> **Data for processing**:

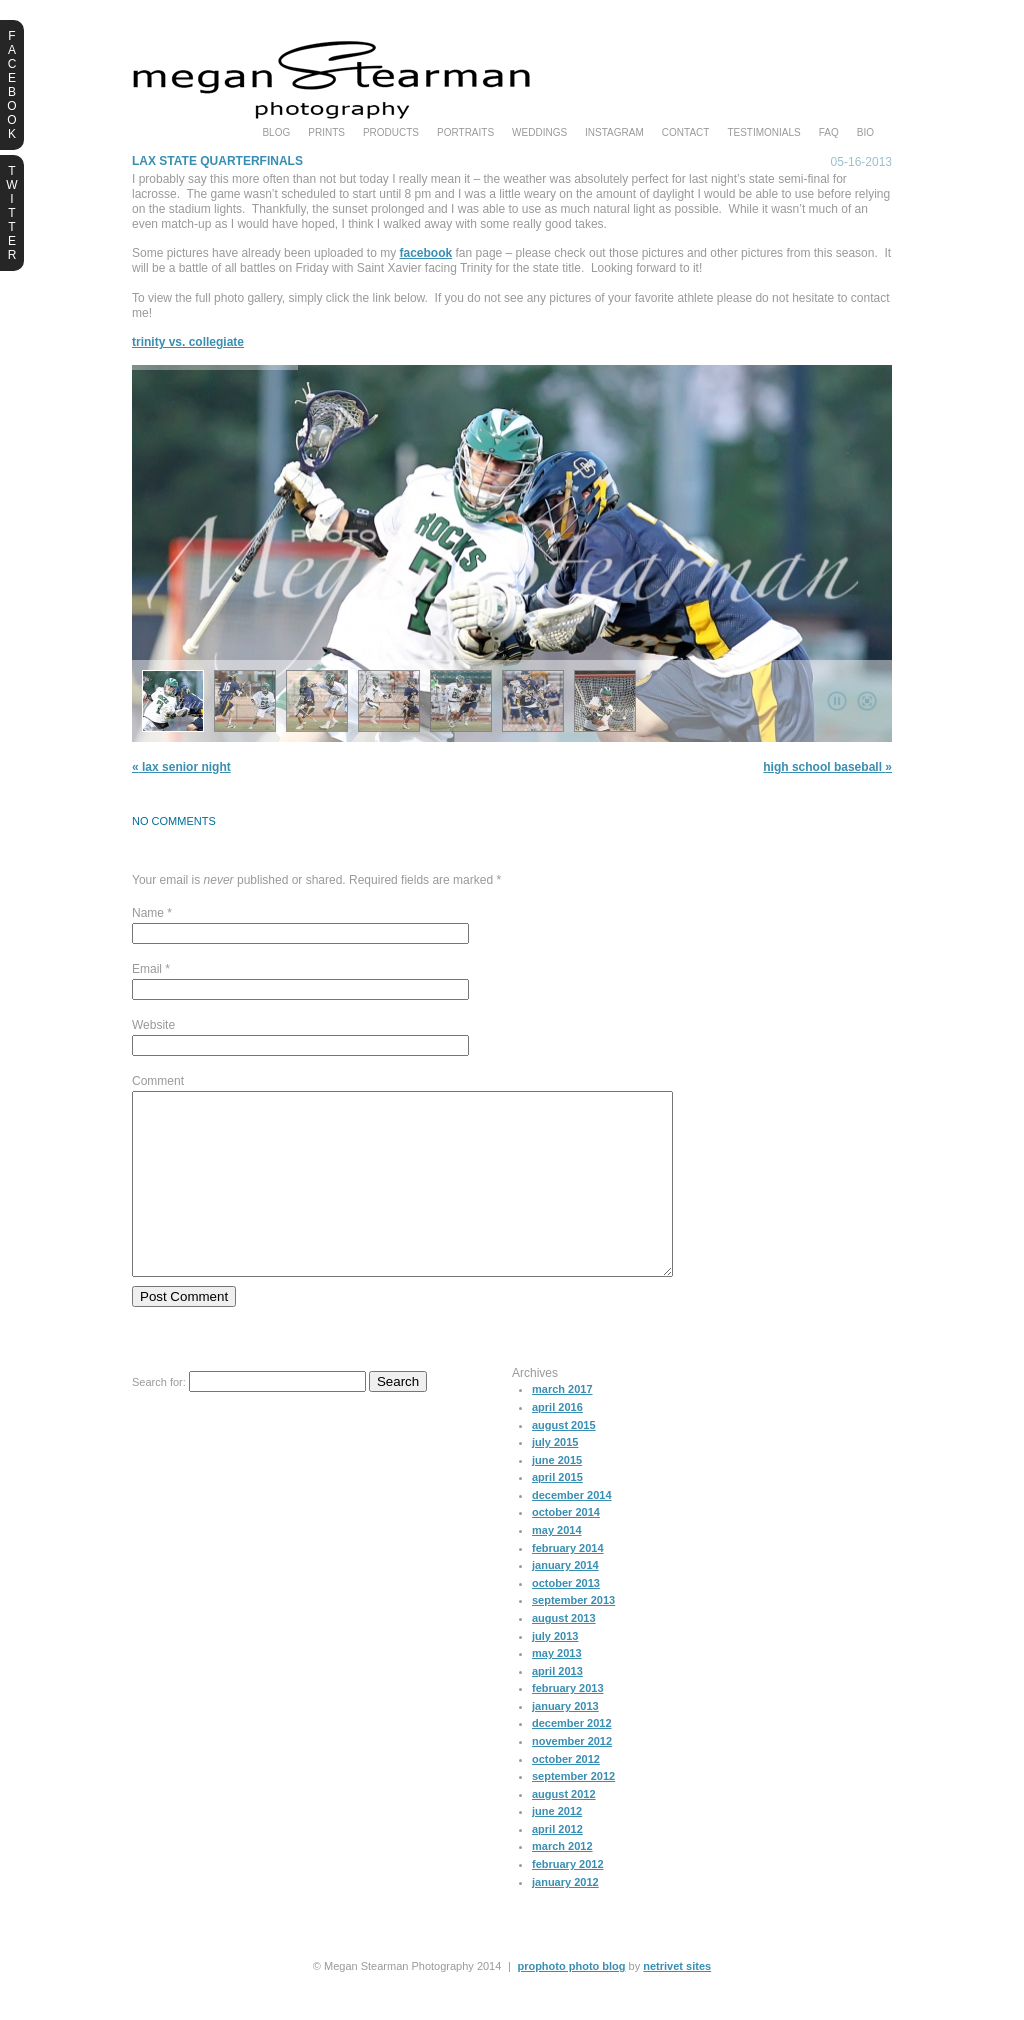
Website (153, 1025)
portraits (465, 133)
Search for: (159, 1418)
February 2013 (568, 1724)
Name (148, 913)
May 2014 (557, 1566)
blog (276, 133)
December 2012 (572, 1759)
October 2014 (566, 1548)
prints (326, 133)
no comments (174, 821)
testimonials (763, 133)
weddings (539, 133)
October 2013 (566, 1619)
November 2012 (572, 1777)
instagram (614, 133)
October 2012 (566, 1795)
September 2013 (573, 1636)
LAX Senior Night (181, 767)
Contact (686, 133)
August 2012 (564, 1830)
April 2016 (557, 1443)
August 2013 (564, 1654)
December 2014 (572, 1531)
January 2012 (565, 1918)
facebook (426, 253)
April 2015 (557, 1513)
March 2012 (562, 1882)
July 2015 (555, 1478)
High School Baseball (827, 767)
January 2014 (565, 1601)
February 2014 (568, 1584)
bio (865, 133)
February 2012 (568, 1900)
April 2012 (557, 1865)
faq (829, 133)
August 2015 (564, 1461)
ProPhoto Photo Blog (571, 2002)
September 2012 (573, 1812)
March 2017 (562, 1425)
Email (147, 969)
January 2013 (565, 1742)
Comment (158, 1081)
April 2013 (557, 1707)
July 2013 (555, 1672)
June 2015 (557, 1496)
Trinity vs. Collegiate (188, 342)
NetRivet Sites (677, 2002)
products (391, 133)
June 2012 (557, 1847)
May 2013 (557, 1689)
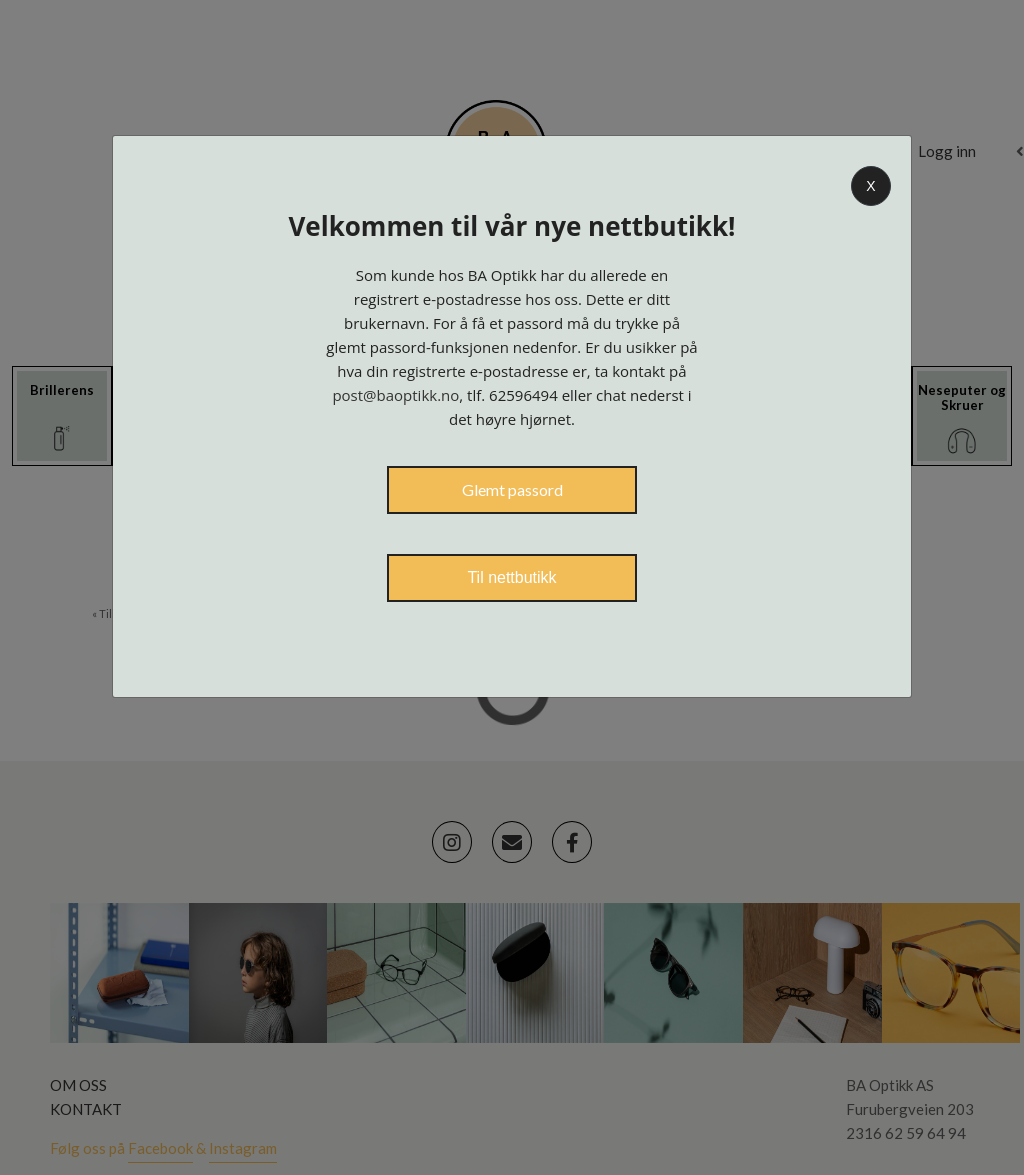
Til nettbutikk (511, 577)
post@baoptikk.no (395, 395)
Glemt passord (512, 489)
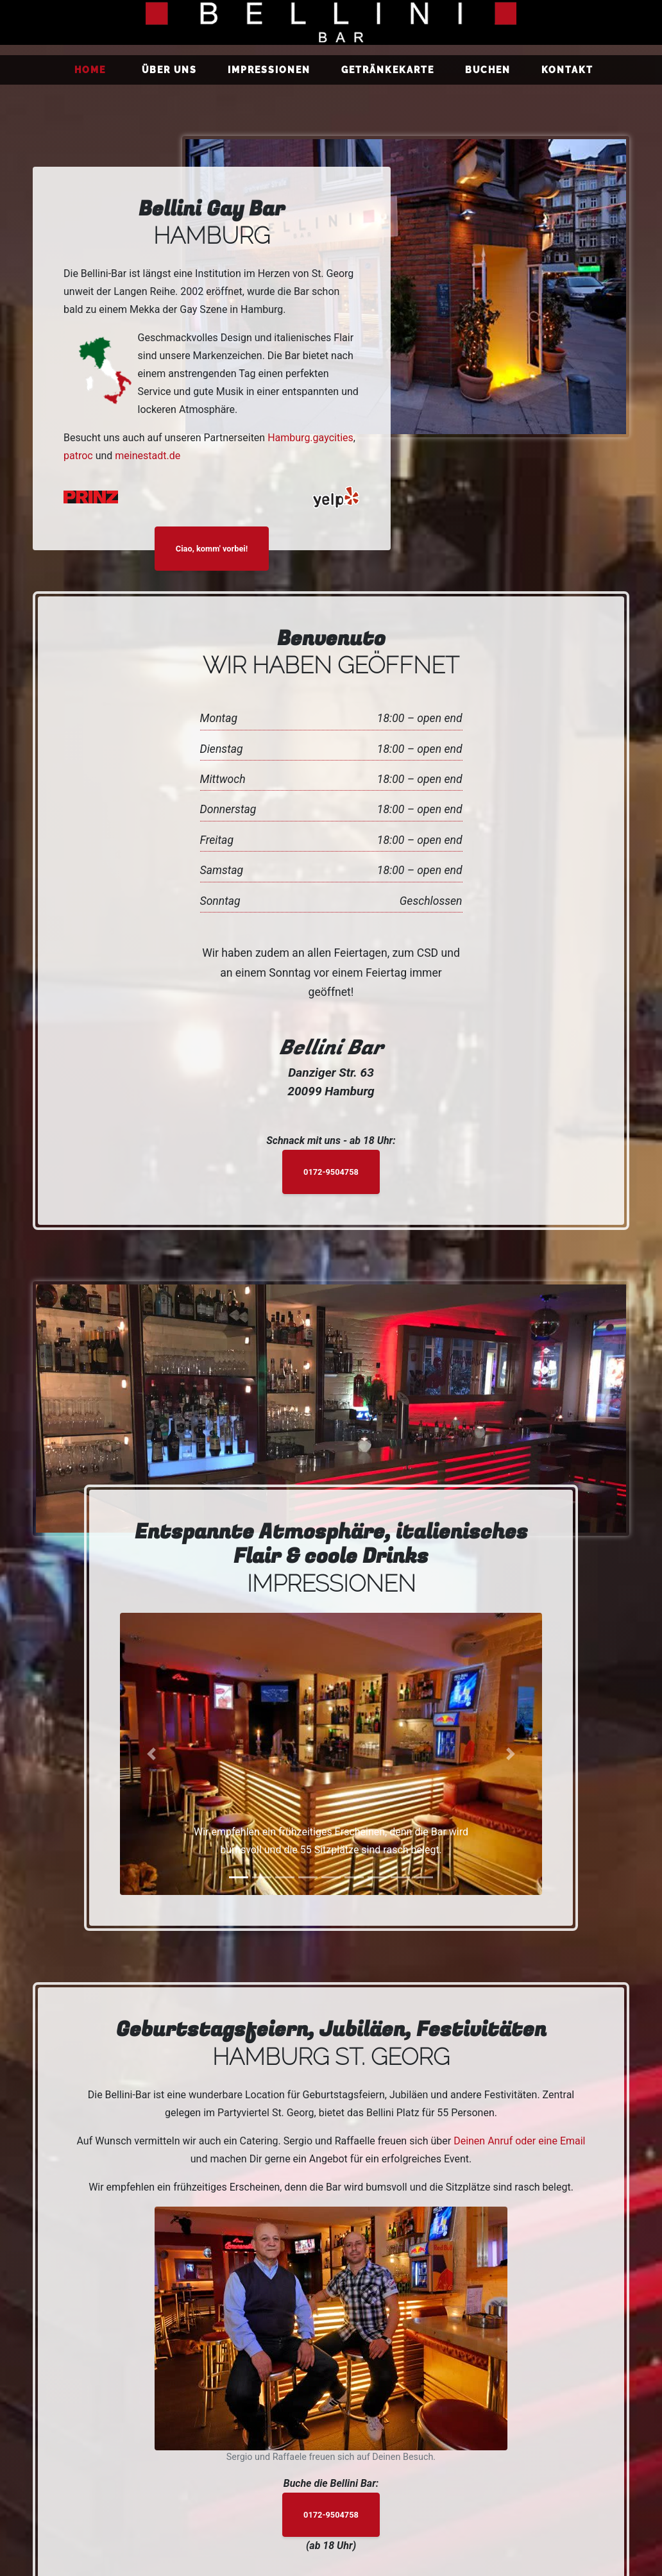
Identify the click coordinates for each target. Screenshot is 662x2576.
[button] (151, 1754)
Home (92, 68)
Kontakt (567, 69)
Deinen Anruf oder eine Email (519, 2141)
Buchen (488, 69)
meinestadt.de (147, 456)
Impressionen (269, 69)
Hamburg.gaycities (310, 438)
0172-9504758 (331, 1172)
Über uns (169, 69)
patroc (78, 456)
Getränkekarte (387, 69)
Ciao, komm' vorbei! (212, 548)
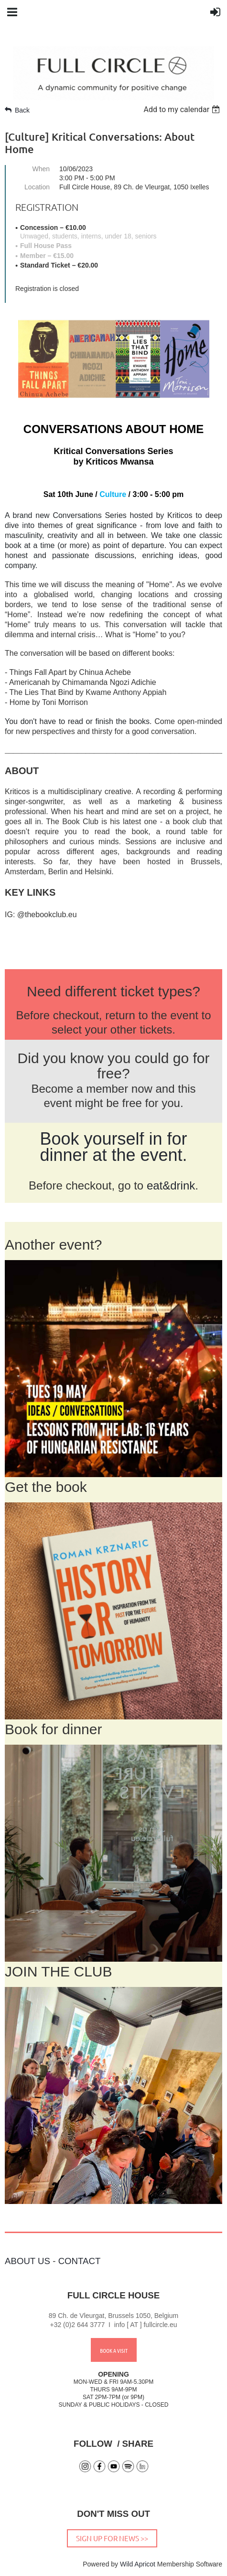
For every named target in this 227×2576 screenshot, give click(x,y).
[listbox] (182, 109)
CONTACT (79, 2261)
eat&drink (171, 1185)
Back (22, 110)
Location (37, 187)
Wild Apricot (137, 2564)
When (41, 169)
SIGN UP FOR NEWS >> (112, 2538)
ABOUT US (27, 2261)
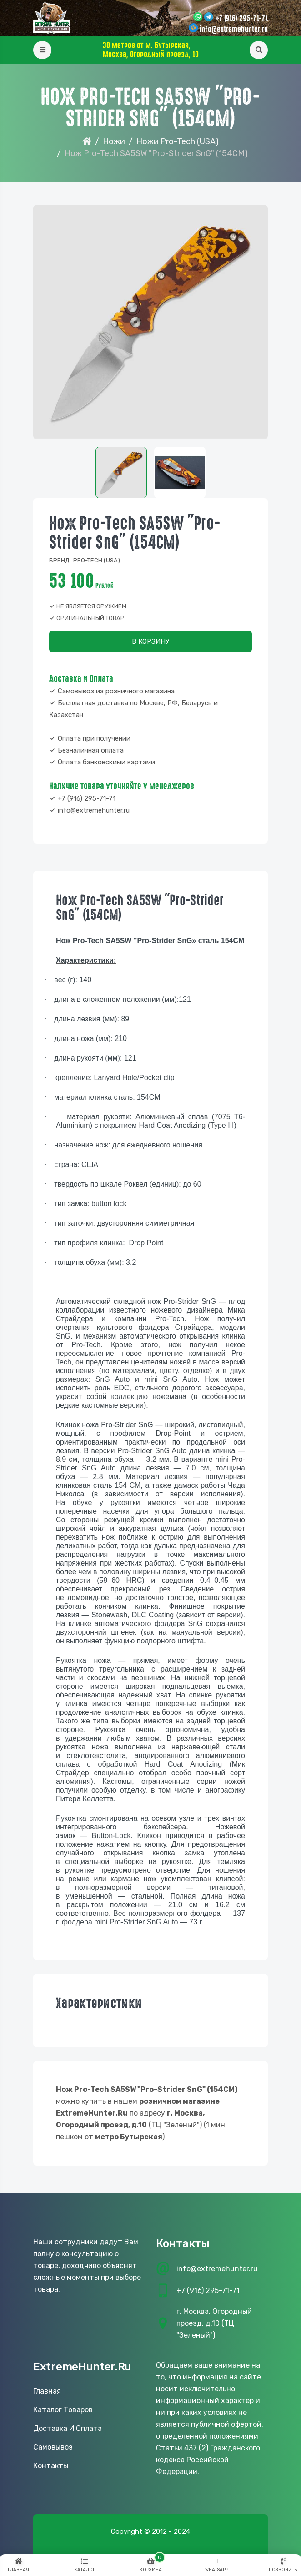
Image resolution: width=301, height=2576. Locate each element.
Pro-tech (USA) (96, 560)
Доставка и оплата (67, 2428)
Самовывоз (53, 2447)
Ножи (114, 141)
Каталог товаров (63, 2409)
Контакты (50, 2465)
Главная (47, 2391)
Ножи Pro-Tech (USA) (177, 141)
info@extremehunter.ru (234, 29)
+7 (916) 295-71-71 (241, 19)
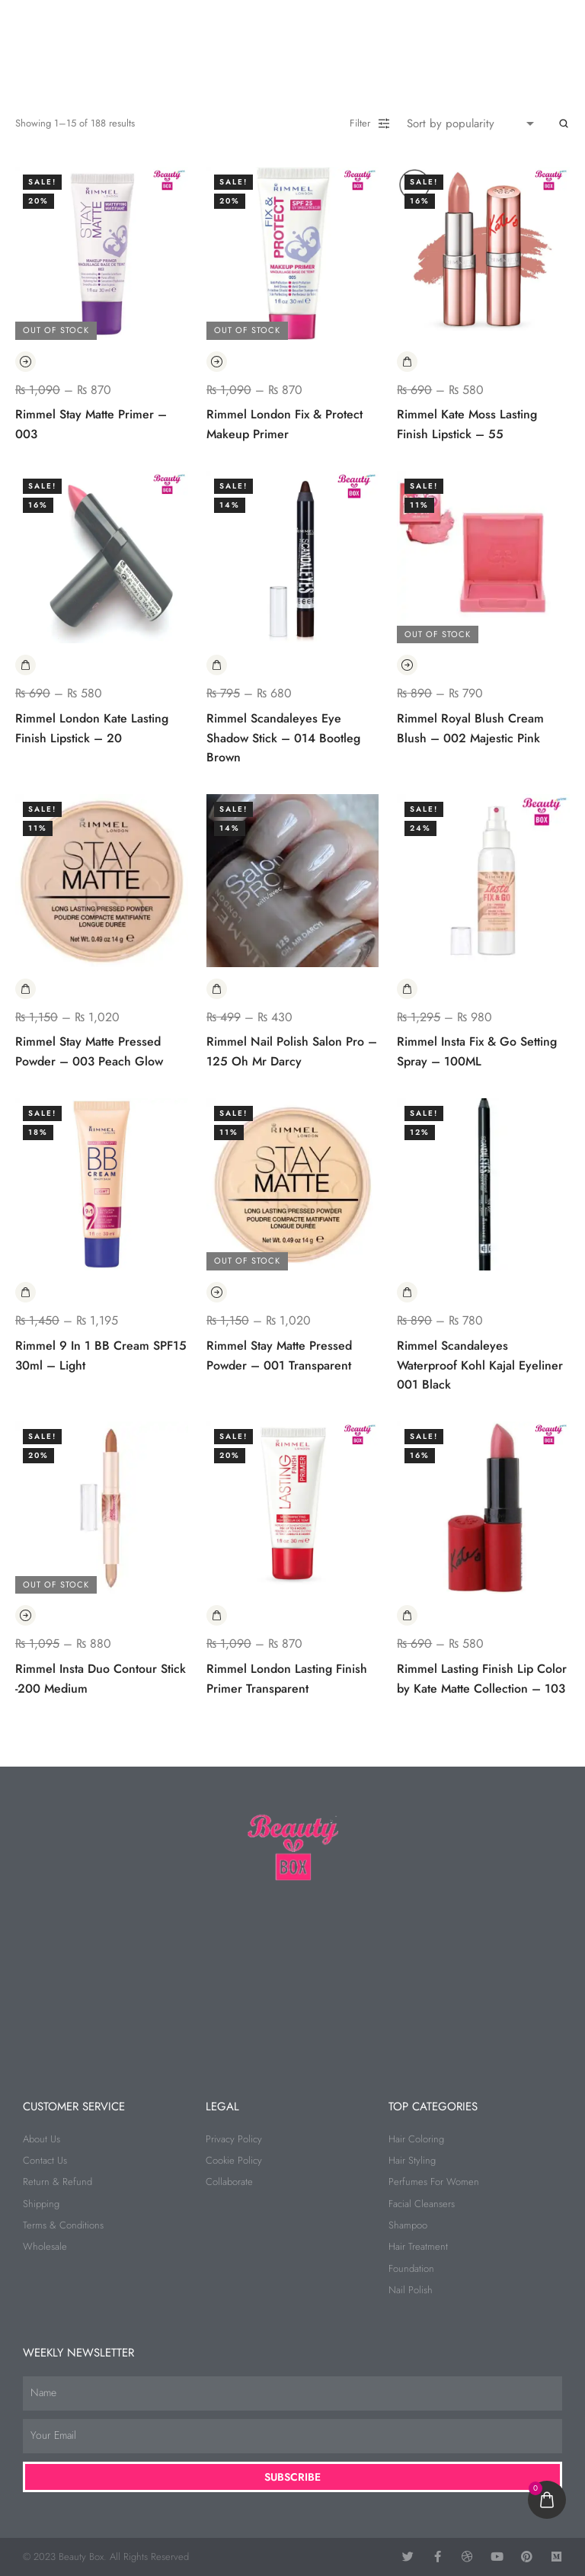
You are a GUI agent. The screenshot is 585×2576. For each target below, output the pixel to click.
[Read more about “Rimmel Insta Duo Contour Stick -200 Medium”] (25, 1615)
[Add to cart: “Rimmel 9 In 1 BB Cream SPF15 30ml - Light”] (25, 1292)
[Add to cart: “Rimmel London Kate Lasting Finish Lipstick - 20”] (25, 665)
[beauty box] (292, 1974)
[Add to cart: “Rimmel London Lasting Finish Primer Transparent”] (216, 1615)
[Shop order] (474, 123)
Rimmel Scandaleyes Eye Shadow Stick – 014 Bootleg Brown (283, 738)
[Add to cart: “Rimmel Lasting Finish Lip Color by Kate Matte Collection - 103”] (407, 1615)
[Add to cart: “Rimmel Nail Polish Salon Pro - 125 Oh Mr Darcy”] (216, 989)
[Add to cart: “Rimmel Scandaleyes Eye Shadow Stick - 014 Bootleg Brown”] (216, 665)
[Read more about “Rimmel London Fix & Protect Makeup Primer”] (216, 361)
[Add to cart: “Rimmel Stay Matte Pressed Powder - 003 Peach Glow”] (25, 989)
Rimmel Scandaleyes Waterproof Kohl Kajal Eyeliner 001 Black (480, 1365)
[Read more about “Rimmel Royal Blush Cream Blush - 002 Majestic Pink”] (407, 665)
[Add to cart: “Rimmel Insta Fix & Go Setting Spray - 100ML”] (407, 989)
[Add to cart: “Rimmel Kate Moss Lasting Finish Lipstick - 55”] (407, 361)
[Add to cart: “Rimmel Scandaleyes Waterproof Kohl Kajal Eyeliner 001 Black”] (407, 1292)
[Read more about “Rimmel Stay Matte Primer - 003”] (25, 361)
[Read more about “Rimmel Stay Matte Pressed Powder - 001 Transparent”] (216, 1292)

> **Task to carry out**: Wherever the word "Scandaleyes" occurs in a line of the listing, copy that line.

> **Answer box**:
Rimmel Scandaleyes Eye Shadow Stick – 014 Bootleg Brown (283, 738)
[Add to cart: “Rimmel Scandaleyes Eye Shadow Stick - 014 Bootleg Brown”] (216, 665)
Rimmel Scandaleyes Waterproof Kohl Kajal Eyeliner 001 Black (480, 1365)
[Add to cart: “Rimmel Scandaleyes Waterproof Kohl Kajal Eyeliner 001 Black”] (407, 1292)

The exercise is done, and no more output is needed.